START Data for this task

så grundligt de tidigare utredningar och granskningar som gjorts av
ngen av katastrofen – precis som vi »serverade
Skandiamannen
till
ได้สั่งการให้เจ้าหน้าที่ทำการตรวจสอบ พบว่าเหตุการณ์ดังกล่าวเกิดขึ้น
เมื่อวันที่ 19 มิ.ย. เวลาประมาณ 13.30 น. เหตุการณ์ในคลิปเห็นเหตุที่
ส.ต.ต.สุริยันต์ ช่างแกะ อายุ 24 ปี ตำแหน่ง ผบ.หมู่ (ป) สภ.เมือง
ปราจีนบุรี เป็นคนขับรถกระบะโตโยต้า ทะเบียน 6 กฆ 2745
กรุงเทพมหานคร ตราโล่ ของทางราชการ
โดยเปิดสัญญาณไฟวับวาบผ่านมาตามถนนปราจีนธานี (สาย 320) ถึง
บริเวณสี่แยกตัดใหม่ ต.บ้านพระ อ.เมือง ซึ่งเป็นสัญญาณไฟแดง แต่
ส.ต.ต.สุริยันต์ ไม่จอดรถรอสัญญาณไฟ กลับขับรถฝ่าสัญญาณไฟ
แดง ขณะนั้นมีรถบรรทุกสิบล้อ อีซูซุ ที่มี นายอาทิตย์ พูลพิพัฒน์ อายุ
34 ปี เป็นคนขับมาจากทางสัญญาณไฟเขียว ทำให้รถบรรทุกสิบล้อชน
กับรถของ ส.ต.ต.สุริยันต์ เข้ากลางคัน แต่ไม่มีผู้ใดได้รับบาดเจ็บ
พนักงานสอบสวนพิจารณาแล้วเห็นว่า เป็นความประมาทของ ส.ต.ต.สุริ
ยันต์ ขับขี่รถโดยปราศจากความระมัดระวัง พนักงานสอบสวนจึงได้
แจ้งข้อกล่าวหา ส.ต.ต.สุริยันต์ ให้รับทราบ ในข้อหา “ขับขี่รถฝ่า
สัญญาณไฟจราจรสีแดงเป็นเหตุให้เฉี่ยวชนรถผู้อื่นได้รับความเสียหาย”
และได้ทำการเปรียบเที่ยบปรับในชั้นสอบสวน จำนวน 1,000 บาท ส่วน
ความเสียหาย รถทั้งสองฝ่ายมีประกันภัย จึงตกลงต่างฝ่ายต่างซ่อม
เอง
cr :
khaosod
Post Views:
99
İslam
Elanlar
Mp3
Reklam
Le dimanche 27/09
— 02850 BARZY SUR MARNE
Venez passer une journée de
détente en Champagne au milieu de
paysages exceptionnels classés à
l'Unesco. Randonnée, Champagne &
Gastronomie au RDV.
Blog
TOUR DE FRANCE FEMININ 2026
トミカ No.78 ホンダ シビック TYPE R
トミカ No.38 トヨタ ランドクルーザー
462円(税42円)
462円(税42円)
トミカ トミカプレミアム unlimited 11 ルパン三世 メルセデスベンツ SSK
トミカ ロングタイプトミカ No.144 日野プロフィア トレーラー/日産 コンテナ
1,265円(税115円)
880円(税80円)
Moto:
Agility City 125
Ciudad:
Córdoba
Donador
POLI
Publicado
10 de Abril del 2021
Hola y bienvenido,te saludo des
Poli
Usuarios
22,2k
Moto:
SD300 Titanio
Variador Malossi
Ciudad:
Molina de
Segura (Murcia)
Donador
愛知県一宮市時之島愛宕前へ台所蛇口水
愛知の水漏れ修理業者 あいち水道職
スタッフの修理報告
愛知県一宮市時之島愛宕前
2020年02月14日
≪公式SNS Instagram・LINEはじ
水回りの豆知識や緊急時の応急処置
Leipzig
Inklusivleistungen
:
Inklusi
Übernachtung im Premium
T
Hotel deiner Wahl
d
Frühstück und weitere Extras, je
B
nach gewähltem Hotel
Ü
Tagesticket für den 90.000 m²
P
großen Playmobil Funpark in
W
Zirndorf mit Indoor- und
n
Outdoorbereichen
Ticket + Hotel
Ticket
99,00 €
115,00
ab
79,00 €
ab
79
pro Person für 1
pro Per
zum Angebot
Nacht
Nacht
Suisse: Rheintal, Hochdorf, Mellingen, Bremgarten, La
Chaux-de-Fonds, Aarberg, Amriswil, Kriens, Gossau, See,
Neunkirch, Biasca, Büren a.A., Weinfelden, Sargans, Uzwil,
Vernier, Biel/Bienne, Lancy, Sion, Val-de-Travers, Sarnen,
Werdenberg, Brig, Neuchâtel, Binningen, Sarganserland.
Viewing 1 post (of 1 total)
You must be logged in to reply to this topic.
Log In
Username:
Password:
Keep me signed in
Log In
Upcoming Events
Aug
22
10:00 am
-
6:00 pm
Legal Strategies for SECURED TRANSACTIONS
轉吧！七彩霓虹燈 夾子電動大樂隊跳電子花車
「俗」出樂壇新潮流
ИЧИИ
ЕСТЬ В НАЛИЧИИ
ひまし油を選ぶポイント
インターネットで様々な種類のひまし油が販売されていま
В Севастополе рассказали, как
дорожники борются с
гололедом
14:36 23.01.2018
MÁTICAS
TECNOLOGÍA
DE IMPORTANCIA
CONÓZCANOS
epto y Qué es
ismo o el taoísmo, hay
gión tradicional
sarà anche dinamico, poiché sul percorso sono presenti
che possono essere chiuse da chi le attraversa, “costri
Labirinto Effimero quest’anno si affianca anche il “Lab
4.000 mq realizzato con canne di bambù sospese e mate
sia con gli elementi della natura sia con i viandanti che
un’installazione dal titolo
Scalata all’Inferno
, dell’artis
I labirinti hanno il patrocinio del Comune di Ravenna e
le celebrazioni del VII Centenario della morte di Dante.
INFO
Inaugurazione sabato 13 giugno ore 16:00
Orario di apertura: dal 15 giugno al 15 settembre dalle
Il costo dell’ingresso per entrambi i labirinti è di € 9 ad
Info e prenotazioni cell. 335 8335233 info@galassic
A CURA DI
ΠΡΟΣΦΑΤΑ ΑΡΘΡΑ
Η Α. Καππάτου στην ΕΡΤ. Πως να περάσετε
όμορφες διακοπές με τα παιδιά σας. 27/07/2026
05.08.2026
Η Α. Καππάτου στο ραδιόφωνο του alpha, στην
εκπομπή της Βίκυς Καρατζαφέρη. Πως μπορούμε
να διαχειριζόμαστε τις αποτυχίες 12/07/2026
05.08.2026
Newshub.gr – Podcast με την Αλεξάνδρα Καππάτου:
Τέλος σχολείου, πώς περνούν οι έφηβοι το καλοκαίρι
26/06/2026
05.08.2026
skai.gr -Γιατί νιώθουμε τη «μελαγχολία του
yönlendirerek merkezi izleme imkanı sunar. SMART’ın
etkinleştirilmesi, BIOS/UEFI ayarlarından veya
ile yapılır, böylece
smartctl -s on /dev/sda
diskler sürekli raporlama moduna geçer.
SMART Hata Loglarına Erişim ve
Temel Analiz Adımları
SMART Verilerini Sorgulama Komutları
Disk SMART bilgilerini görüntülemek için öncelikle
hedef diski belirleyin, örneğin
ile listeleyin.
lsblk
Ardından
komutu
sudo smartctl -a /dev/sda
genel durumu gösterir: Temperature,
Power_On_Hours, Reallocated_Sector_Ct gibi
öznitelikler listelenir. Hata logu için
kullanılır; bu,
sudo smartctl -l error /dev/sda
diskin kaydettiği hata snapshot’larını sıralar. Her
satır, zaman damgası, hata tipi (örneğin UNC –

END Data for this task

Exercise requirements:
Write the complete data out, exactly as above.

Written response:
så grundligt de tidigare utredningar och granskningar som gjorts av
ngen av katastrofen – precis som vi »serverade
Skandiamannen
till
ได้สั่งการให้เจ้าหน้าที่ทำการตรวจสอบ พบว่าเหตุการณ์ดังกล่าวเกิดขึ้น
เมื่อวันที่ 19 มิ.ย. เวลาประมาณ 13.30 น. เหตุการณ์ในคลิปเห็นเหตุที่
ส.ต.ต.สุริยันต์ ช่างแกะ อายุ 24 ปี ตำแหน่ง ผบ.หมู่ (ป) สภ.เมือง
ปราจีนบุรี เป็นคนขับรถกระบะโตโยต้า ทะเบียน 6 กฆ 2745
กรุงเทพมหานคร ตราโล่ ของทางราชการ
โดยเปิดสัญญาณไฟวับวาบผ่านมาตามถนนปราจีนธานี (สาย 320) ถึง
บริเวณสี่แยกตัดใหม่ ต.บ้านพระ อ.เมือง ซึ่งเป็นสัญญาณไฟแดง แต่
ส.ต.ต.สุริยันต์ ไม่จอดรถรอสัญญาณไฟ กลับขับรถฝ่าสัญญาณไฟ
แดง ขณะนั้นมีรถบรรทุกสิบล้อ อีซูซุ ที่มี นายอาทิตย์ พูลพิพัฒน์ อายุ
34 ปี เป็นคนขับมาจากทางสัญญาณไฟเขียว ทำให้รถบรรทุกสิบล้อชน
กับรถของ ส.ต.ต.สุริยันต์ เข้ากลางคัน แต่ไม่มีผู้ใดได้รับบาดเจ็บ
พนักงานสอบสวนพิจารณาแล้วเห็นว่า เป็นความประมาทของ ส.ต.ต.สุริ
ยันต์ ขับขี่รถโดยปราศจากความระมัดระวัง พนักงานสอบสวนจึงได้
แจ้งข้อกล่าวหา ส.ต.ต.สุริยันต์ ให้รับทราบ ในข้อหา “ขับขี่รถฝ่า
สัญญาณไฟจราจรสีแดงเป็นเหตุให้เฉี่ยวชนรถผู้อื่นได้รับความเสียหาย”
และได้ทำการเปรียบเที่ยบปรับในชั้นสอบสวน จำนวน 1,000 บาท ส่วน
ความเสียหาย รถทั้งสองฝ่ายมีประกันภัย จึงตกลงต่างฝ่ายต่างซ่อม
เอง
cr :
khaosod
Post Views:
99
İslam
Elanlar
Mp3
Reklam
Le dimanche 27/09
— 02850 BARZY SUR MARNE
Venez passer une journée de
détente en Champagne au milieu de
paysages exceptionnels classés à
l'Unesco. Randonnée, Champagne &
Gastronomie au RDV.
Blog
TOUR DE FRANCE FEMININ 2026
トミカ No.78 ホンダ シビック TYPE R
トミカ No.38 トヨタ ランドクルーザー
462円(税42円)
462円(税42円)
トミカ トミカプレミアム unlimited 11 ルパン三世 メルセデスベンツ SSK
トミカ ロングタイプトミカ No.144 日野プロフィア トレーラー/日産 コンテナ
1,265円(税115円)
880円(税80円)
Moto:
Agility City 125
Ciudad:
Córdoba
Donador
POLI
Publicado
10 de Abril del 2021
Hola y bienvenido,te saludo des
Poli
Usuarios
22,2k
Moto:
SD300 Titanio
Variador Malossi
Ciudad:
Molina de
Segura (Murcia)
Donador
愛知県一宮市時之島愛宕前へ台所蛇口水
愛知の水漏れ修理業者 あいち水道職
スタッフの修理報告
愛知県一宮市時之島愛宕前
2020年02月14日
≪公式SNS Instagram・LINEはじ
水回りの豆知識や緊急時の応急処置
Leipzig
Inklusivleistungen
:
Inklusi
Übernachtung im Premium
T
Hotel deiner Wahl
d
Frühstück und weitere Extras, je
B
nach gewähltem Hotel
Ü
Tagesticket für den 90.000 m²
P
großen Playmobil Funpark in
W
Zirndorf mit Indoor- und
n
Outdoorbereichen
Ticket + Hotel
Ticket
99,00 €
115,00
ab
79,00 €
ab
79
pro Person für 1
pro Per
zum Angebot
Nacht
Nacht
Suisse: Rheintal, Hochdorf, Mellingen, Bremgarten, La
Chaux-de-Fonds, Aarberg, Amriswil, Kriens, Gossau, See,
Neunkirch, Biasca, Büren a.A., Weinfelden, Sargans, Uzwil,
Vernier, Biel/Bienne, Lancy, Sion, Val-de-Travers, Sarnen,
Werdenberg, Brig, Neuchâtel, Binningen, Sarganserland.
Viewing 1 post (of 1 total)
You must be logged in to reply to this topic.
Log In
Username:
Password:
Keep me signed in
Log In
Upcoming Events
Aug
22
10:00 am
-
6:00 pm
Legal Strategies for SECURED TRANSACTIONS
轉吧！七彩霓虹燈 夾子電動大樂隊跳電子花車
「俗」出樂壇新潮流
ИЧИИ
ЕСТЬ В НАЛИЧИИ
ひまし油を選ぶポイント
インターネットで様々な種類のひまし油が販売されていま
В Севастополе рассказали, как
дорожники борются с
гололедом
14:36 23.01.2018
MÁTICAS
TECNOLOGÍA
DE IMPORTANCIA
CONÓZCANOS
epto y Qué es
ismo o el taoísmo, hay
gión tradicional
sarà anche dinamico, poiché sul percorso sono presenti
che possono essere chiuse da chi le attraversa, “costri
Labirinto Effimero quest’anno si affianca anche il “Lab
4.000 mq realizzato con canne di bambù sospese e mate
sia con gli elementi della natura sia con i viandanti che
un’installazione dal titolo
Scalata all’Inferno
, dell’artis
I labirinti hanno il patrocinio del Comune di Ravenna e
le celebrazioni del VII Centenario della morte di Dante.
INFO
Inaugurazione sabato 13 giugno ore 16:00
Orario di apertura: dal 15 giugno al 15 settembre dalle
Il costo dell’ingresso per entrambi i labirinti è di € 9 ad
Info e prenotazioni cell. 335 8335233 info@galassic
A CURA DI
ΠΡΟΣΦΑΤΑ ΑΡΘΡΑ
Η Α. Καππάτου στην ΕΡΤ. Πως να περάσετε
όμορφες διακοπές με τα παιδιά σας. 27/07/2026
05.08.2026
Η Α. Καππάτου στο ραδιόφωνο του alpha, στην
εκπομπή της Βίκυς Καρατζαφέρη. Πως μπορούμε
να διαχειριζόμαστε τις αποτυχίες 12/07/2026
05.08.2026
Newshub.gr – Podcast με την Αλεξάνδρα Καππάτου:
Τέλος σχολείου, πώς περνούν οι έφηβοι το καλοκαίρι
26/06/2026
05.08.2026
skai.gr -Γιατί νιώθουμε τη «μελαγχολία του
yönlendirerek merkezi izleme imkanı sunar. SMART’ın
etkinleştirilmesi, BIOS/UEFI ayarlarından veya
ile yapılır, böylece
smartctl -s on /dev/sda
diskler sürekli raporlama moduna geçer.
SMART Hata Loglarına Erişim ve
Temel Analiz Adımları
SMART Verilerini Sorgulama Komutları
Disk SMART bilgilerini görüntülemek için öncelikle
hedef diski belirleyin, örneğin
ile listeleyin.
lsblk
Ardından
komutu
sudo smartctl -a /dev/sda
genel durumu gösterir: Temperature,
Power_On_Hours, Reallocated_Sector_Ct gibi
öznitelikler listelenir. Hata logu için
kullanılır; bu,
sudo smartctl -l error /dev/sda
diskin kaydettiği hata snapshot’larını sıralar. Her
satır, zaman damgası, hata tipi (örneğin UNC –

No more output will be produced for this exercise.